Budget co-chair Sen. Tom Apodaca, R-Henderson, answers questions on the Senate budget proposal in May. Kirk Ross/Carolina Public Press
This story originally appeared here and is published by Carolina Public Press through a content-sharing agreement with The Charlotte Observer.
Budget co-chair Sen. Tom Apodaca, R-Henderson, answers questions on the Senate budget proposal in May. Kirk Ross/Carolina Public Press
Budget co-chair Sen. Tom Apodaca, R-Henderson, answers questions on the Senate budget proposal in May. Kirk Ross/Carolina Public Press

By Jim Morrill
jmorrill@charlotteobserver.com

RALEIGH — In the 1980s, a handful of Democratic legislators met behind closed doors to hammer out North Carolina’s multibillion-dollar budget.

They were known as the “super sub,” for super subcommittee. Critics called them the Gang of Eight.

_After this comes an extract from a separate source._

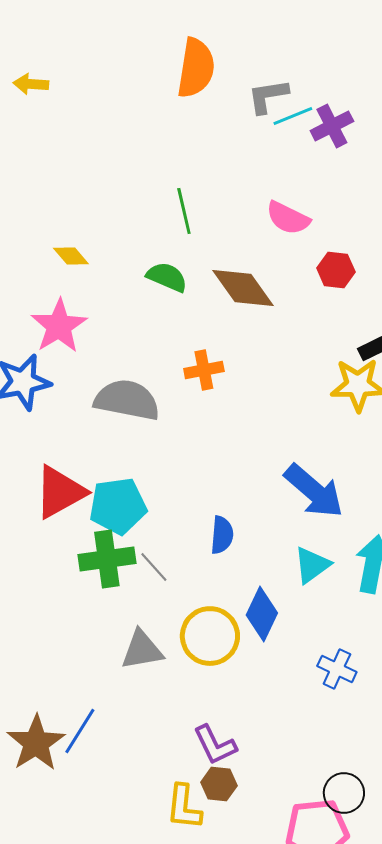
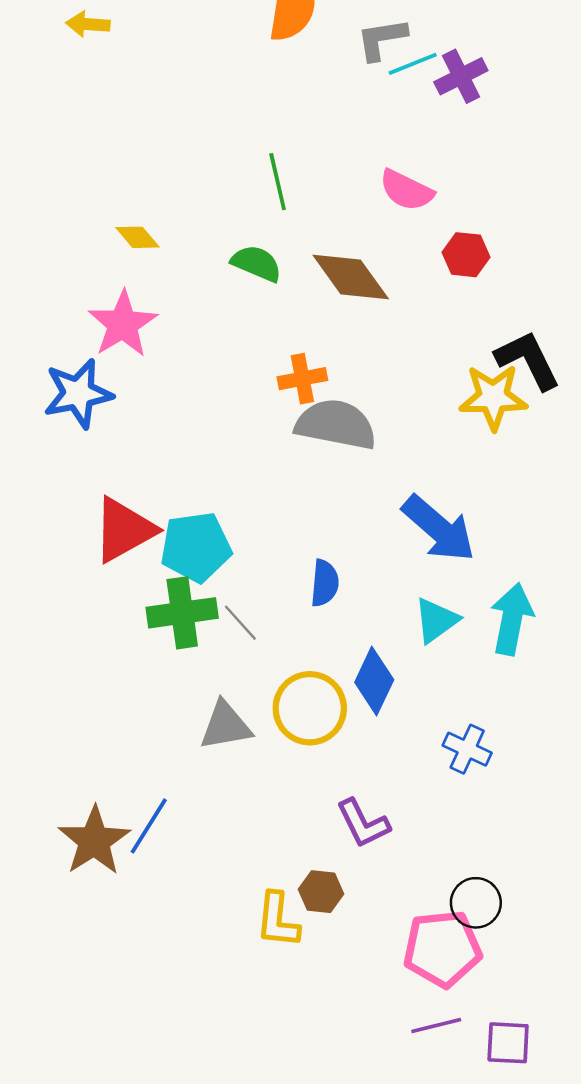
gray semicircle: (127, 400) -> (336, 424), moved
purple L-shape: (215, 745) -> (363, 823), moved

Over the years budget negotiations opened up, though not consistently – and sometimes, not much. As often as not, key decisions were still made behind closed doors.

Now leading Republican senators say they might let the public in.

“I don’t know that we’ve made a definite decision, but we’re leaning that way,” said Sen. Tom Apodaca, a Hendersonville Republican who chairs the influential Rules Committee. “In my mind, it helps incentivize getting it done. That’s the overwhelming reason for doing it, speeding the process.”

GOP leaders want the process “as open as possible,” added Senate President Pro Tem Phil Berger of Rockingham County.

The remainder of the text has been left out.